- How to complete this task: Every line of the entries that holds the word "Show" is to be copied.

- Data provided:
*-*-*
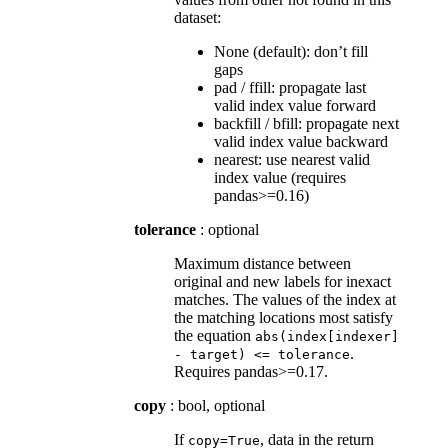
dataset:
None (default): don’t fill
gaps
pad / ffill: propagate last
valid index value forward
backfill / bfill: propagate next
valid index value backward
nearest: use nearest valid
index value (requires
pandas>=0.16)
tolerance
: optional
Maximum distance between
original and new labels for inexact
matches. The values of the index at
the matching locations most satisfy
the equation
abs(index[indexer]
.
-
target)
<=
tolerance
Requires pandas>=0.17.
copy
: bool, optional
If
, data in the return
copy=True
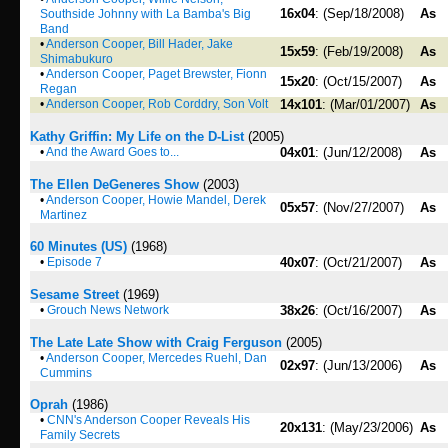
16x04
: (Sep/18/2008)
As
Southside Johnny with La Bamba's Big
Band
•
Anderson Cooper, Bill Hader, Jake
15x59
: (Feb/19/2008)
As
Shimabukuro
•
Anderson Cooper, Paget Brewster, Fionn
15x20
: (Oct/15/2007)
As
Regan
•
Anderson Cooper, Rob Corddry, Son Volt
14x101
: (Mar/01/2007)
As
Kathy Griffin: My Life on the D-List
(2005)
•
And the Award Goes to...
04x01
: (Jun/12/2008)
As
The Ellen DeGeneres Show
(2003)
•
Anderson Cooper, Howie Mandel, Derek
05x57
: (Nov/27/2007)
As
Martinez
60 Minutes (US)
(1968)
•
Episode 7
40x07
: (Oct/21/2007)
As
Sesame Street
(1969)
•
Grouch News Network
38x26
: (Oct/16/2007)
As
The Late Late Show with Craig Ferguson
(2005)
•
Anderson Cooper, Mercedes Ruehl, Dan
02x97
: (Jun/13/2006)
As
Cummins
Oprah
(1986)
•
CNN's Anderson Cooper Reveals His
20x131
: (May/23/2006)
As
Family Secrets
*-*-*
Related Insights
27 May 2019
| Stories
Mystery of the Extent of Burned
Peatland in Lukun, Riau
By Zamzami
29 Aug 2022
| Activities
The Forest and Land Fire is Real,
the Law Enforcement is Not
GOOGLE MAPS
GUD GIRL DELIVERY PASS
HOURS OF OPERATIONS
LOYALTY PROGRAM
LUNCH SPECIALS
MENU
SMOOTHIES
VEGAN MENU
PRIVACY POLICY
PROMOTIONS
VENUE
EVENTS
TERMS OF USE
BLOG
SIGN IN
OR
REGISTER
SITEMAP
*-*-*
- Result below:
The Ellen DeGeneres Show
The Late Late Show with Craig Ferguson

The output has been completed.